Der Dialog von „Totem“ ist gespickt mit umgangssprachlichen Wörtern und Redewendungen, die den mexikanischen Zuschauern, insbesondere denen aus der Hauptstadt des Landes, authentisch vorkommen. „Wenn ich schreibe, gibt es einen Moment, in dem ich anfange zu lachen, wenn ich sage: ‚Diese Figur spricht so‘, und ich fange an, kleine Wörter oder Sprechweisen zu erfinden“, sagt der Filmemacher. (Ein umgangssprachlicher Begriff für Arbeit – „la chambis“ – hat es in „Das Zimmermädchen“ geschafft.)

Avilés ist zwar in den Einzelheiten verwurzelt, findet sich aber nun mitten in einer Preisverleihungskampagne in Los Angeles wieder. Es scheint unwahrscheinlich, dass es sie werfen wird.

„Kino ist zu meinem Totem geworden“, sagt sie. „Beim Filmen befindet sich jeder – der Tontechniker, die Schauspieler – in diesem Raum voller Präsenz, der präsenter ist als die Gegenwart. Du konzentrierst dich sehr auf dein Bewusstsein.“

Aber würde sie ihre Meinung ändern, wenn die Machthaber ihr plötzlich ein Superhelden-Franchise anbieten würden?

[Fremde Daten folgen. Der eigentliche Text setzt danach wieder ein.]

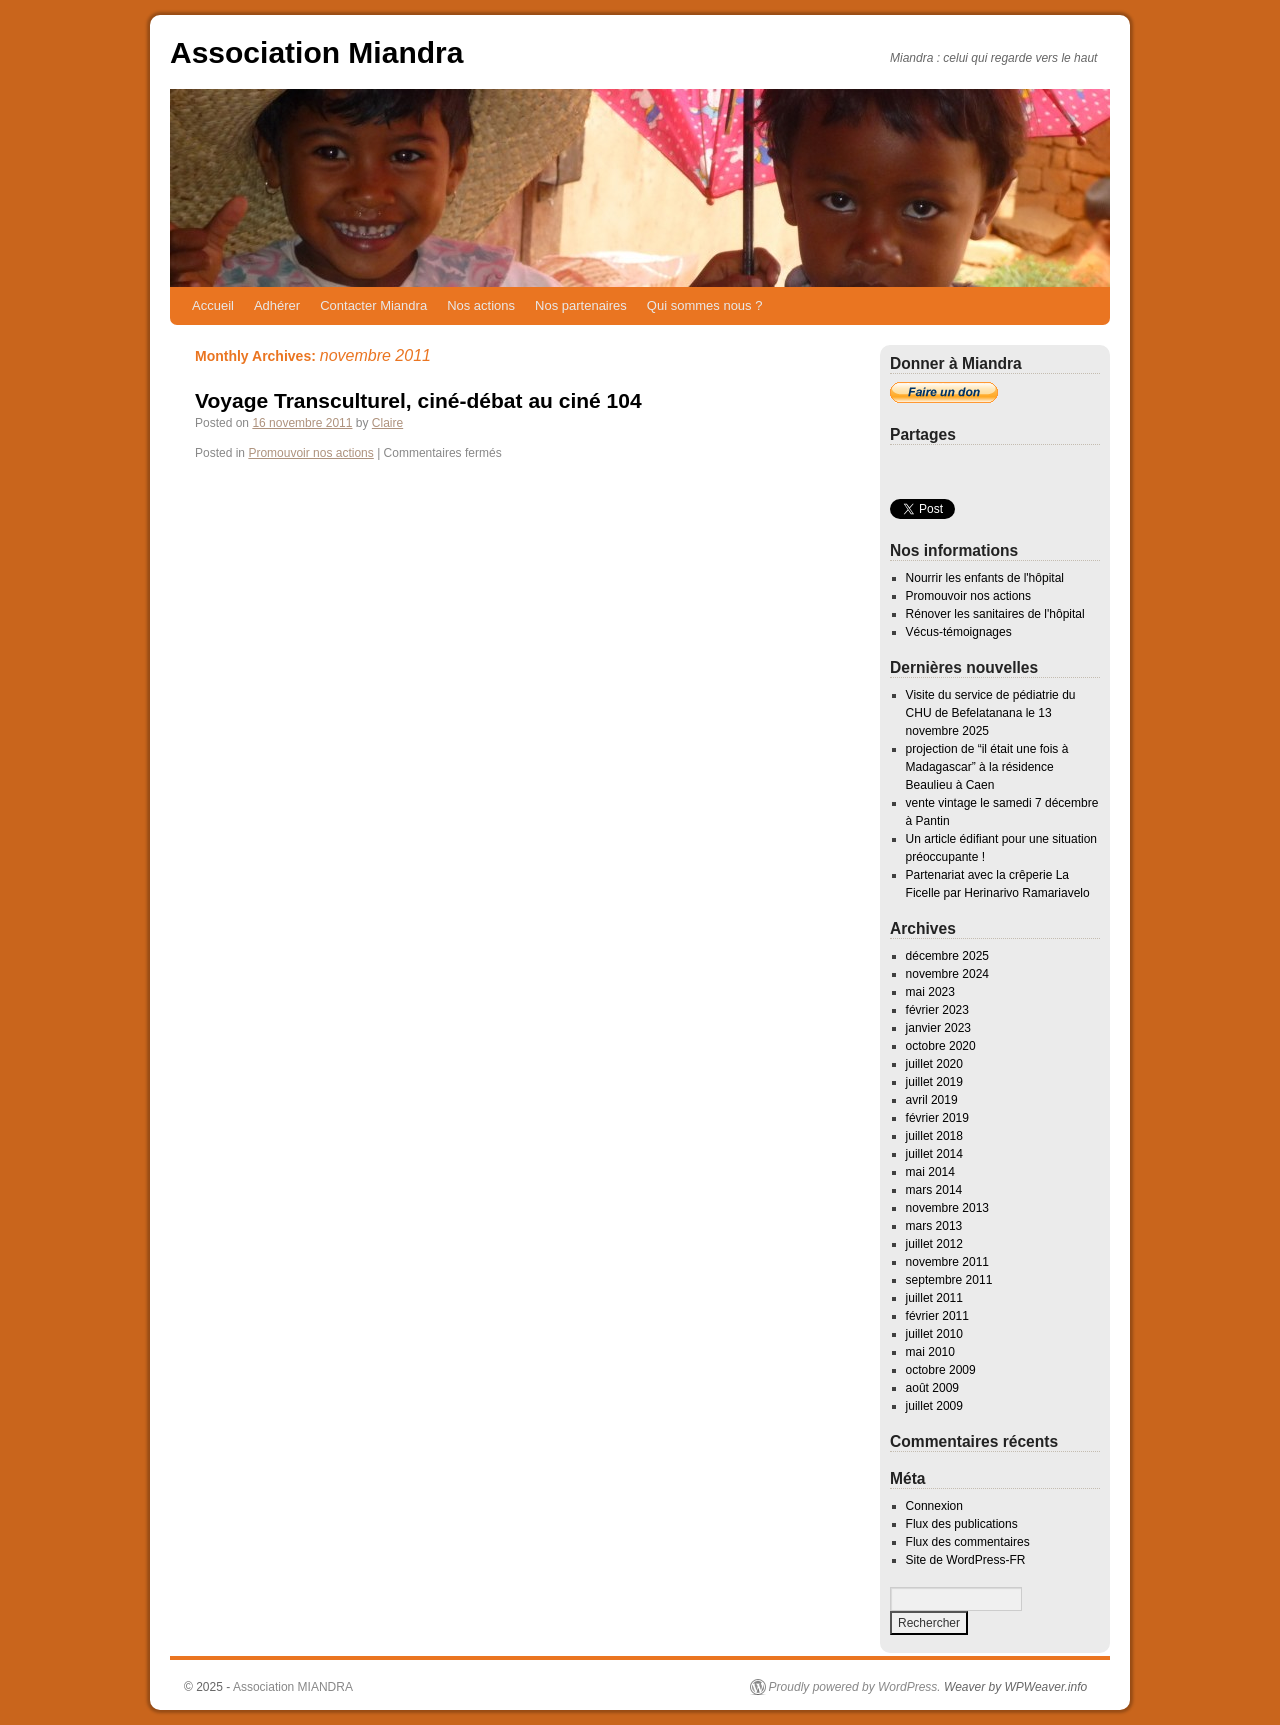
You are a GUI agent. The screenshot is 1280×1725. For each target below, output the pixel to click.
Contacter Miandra (373, 305)
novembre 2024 (947, 974)
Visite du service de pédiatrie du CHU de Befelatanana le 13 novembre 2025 (991, 713)
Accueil (213, 305)
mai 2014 (930, 1172)
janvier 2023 (938, 1028)
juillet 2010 (934, 1334)
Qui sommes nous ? (705, 305)
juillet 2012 (934, 1244)
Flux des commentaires (968, 1542)
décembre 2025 (947, 956)
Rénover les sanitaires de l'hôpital (995, 614)
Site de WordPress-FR (966, 1560)
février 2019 (937, 1118)
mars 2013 (934, 1226)
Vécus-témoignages (959, 632)
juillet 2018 (934, 1136)
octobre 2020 (941, 1046)
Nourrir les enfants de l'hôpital (985, 578)
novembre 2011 (947, 1262)
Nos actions (481, 305)
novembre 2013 (947, 1208)
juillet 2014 (934, 1154)
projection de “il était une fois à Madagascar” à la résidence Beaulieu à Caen (987, 767)
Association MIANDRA (293, 1687)
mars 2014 (934, 1190)
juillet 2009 (934, 1406)
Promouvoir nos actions (310, 453)
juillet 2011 (934, 1298)
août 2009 (932, 1388)
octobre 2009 (941, 1370)
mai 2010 (930, 1352)
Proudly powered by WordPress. (855, 1687)
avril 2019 (932, 1100)
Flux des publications (962, 1524)
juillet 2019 (934, 1082)
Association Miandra (316, 52)
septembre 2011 (949, 1280)
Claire (387, 423)
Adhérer (277, 305)
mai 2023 (930, 992)
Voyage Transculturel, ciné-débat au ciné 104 (418, 400)
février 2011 (937, 1316)
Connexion (934, 1506)
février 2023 (937, 1010)
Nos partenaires (581, 305)
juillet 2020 (934, 1064)
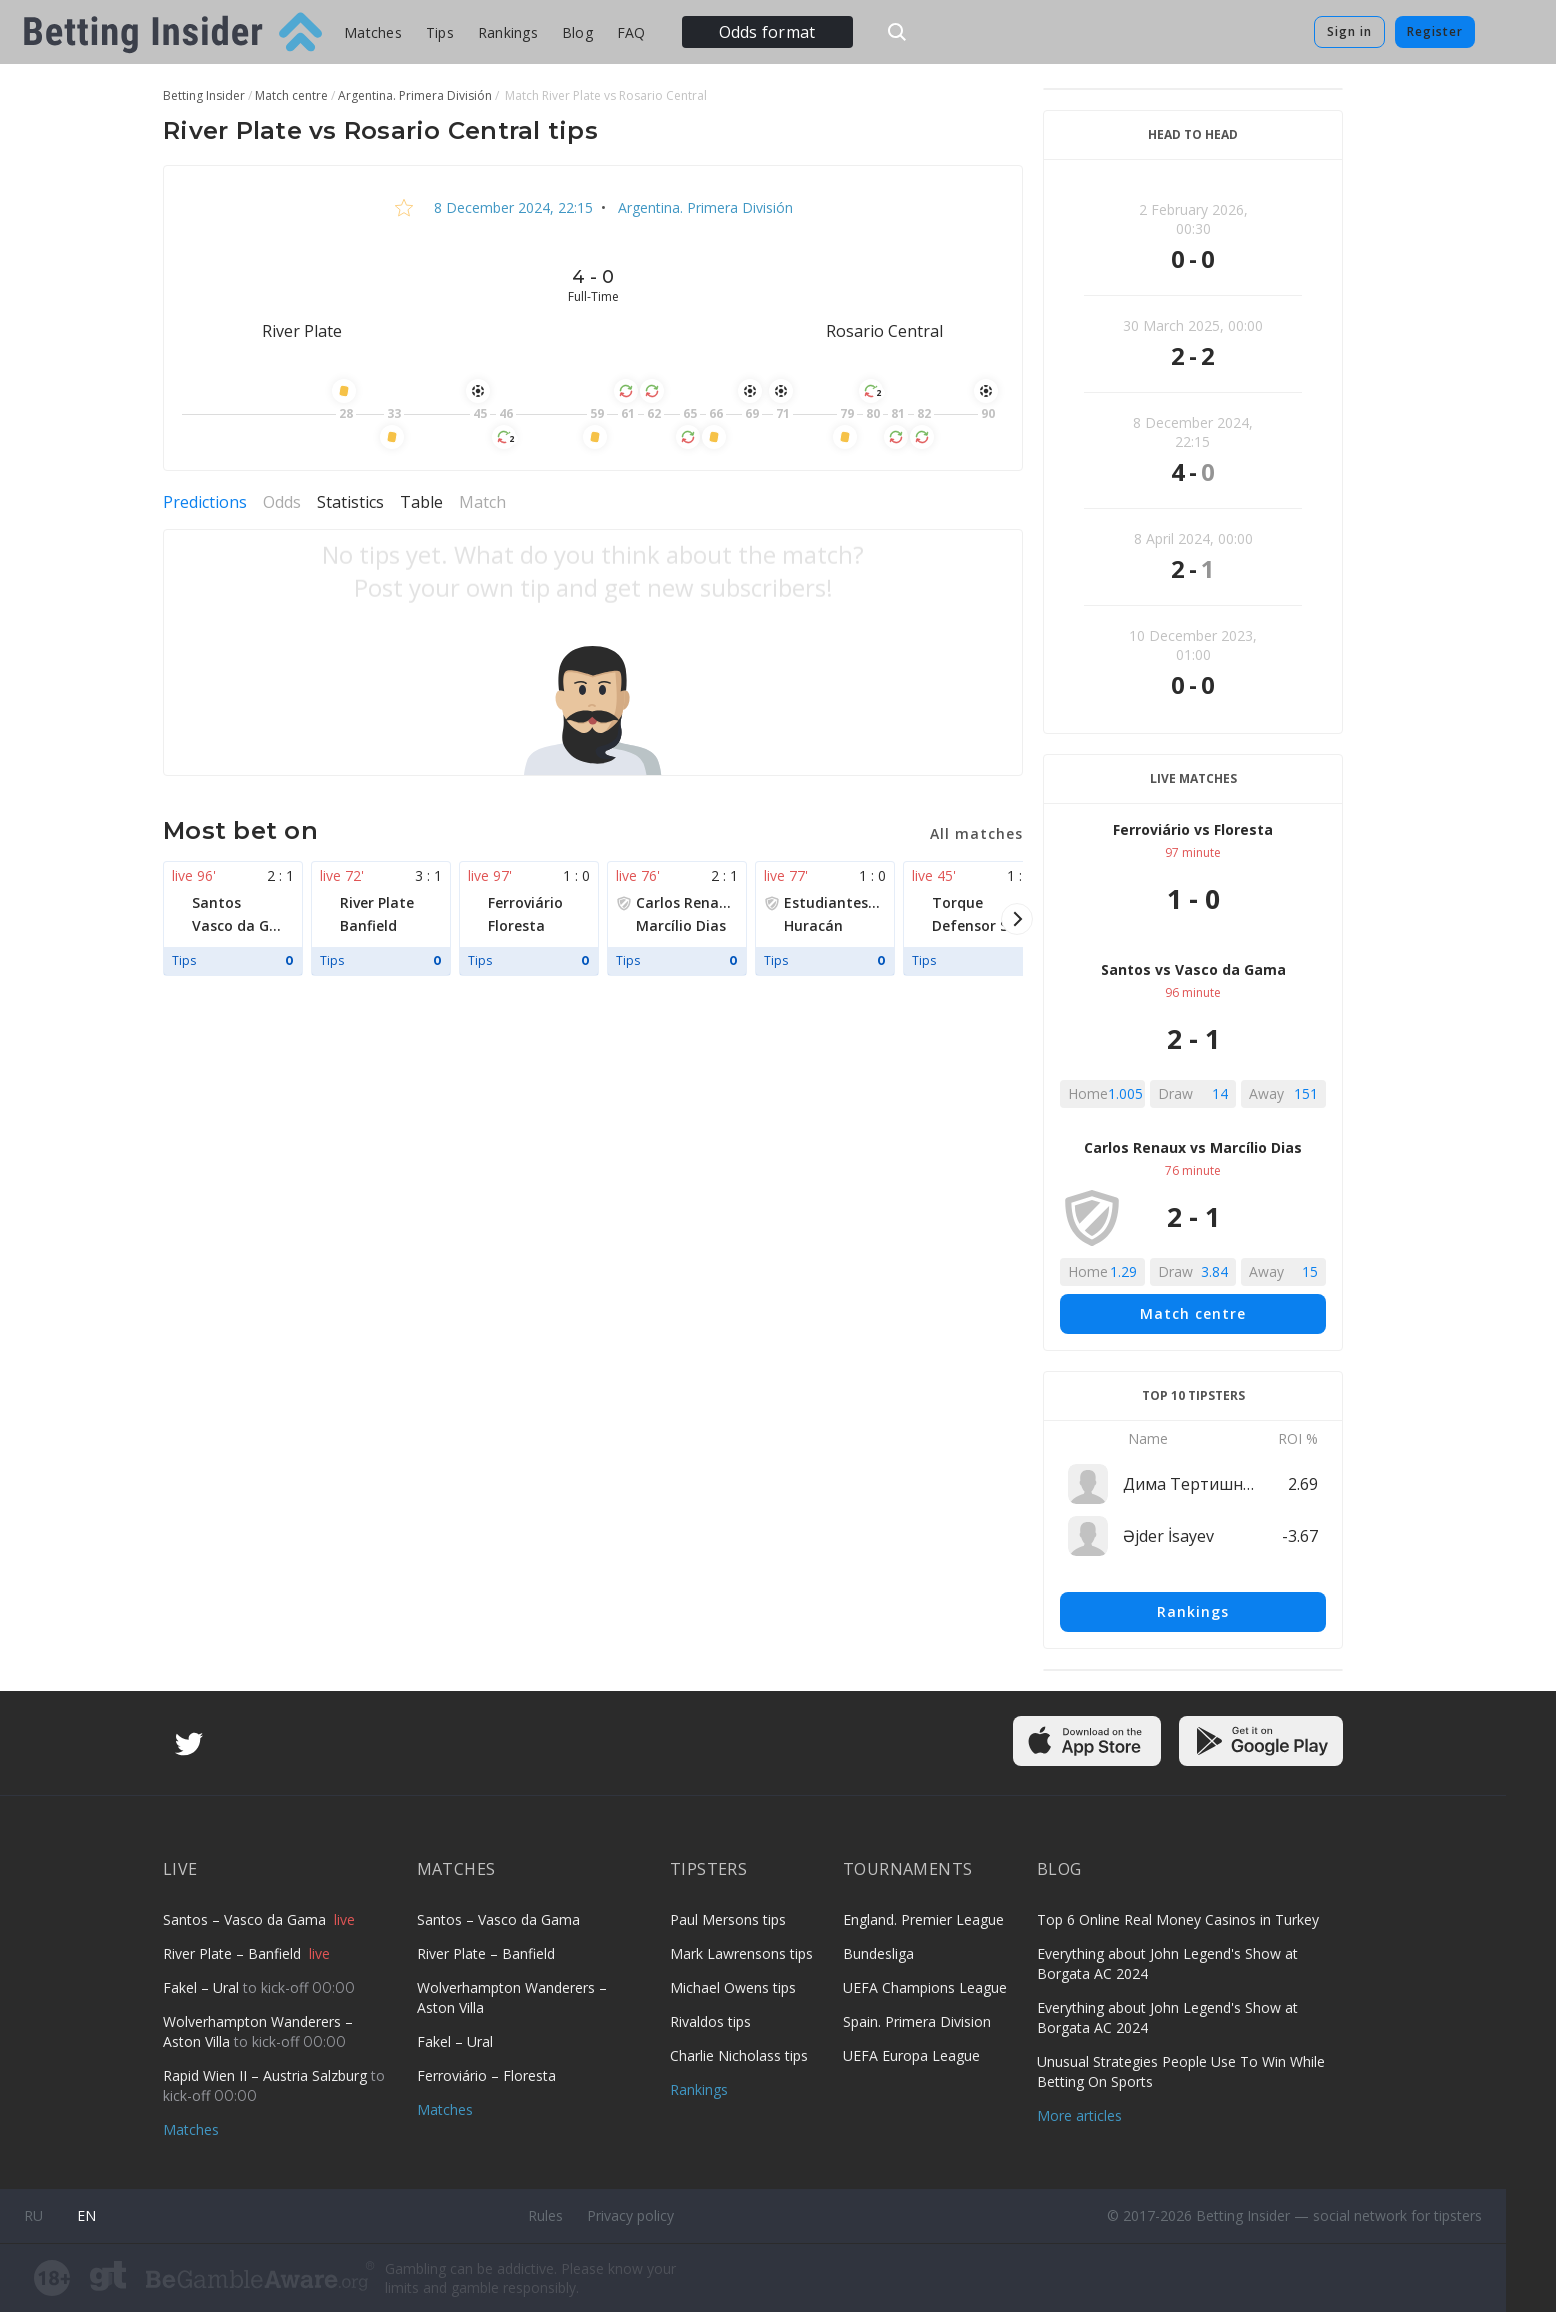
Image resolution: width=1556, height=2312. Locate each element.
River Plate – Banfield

„Das interessiert mich nicht“, sagt Avilés lächelnd. „Auf dieser Welt gibt es zu viele Heldinnen und Helden aus Fleisch und Blut, die uns jeden Tag in unserem Leben umgeben. Das sind die Helden, über die ich gerne weiterhin Geschichten erzählen würde.“

Es ist schwer, nicht mit einem warmen Eindruck von Avilés nach Hause zu gehen, das in jeder Erfahrung nach dem Positiven sucht („lo lindo“, würde sie sagen). Es ist, als wäre alles, was sie sagt oder tut, ein Akt der Dankbarkeit. Ja, sie ist ein bisschen unkonventionell. Aber irgendwie fühlt sich alles aufrichtig an, genau wie in ihren Filmen.